Dataset entries:
━━━━

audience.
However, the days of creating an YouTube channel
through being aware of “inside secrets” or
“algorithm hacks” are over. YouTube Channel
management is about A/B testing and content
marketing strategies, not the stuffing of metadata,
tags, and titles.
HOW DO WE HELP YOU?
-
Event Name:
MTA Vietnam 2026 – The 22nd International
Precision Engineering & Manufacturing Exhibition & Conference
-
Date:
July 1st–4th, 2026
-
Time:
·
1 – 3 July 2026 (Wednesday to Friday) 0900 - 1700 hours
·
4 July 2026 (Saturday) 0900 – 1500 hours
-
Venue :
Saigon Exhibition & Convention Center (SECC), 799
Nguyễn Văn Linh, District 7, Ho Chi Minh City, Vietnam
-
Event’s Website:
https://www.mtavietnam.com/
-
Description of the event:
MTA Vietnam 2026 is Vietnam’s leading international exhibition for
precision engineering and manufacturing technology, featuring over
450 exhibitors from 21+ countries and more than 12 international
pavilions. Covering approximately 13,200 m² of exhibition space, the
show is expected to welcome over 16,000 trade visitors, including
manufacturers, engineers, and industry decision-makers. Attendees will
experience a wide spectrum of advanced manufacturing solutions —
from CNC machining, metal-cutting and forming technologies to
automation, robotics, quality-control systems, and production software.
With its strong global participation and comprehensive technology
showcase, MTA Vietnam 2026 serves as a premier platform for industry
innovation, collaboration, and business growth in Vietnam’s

━━━━

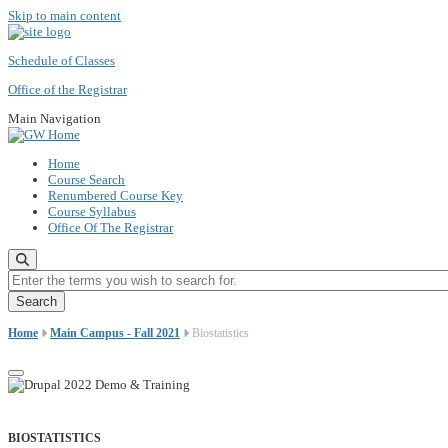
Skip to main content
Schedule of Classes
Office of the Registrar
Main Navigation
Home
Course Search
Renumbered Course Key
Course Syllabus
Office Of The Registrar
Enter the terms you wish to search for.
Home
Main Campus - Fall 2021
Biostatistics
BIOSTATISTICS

━━━━

WHAT TO WORK ON: Among the entries above, determine how many lines contain "YouTube", then output only that number.

ANSWER BOX: 2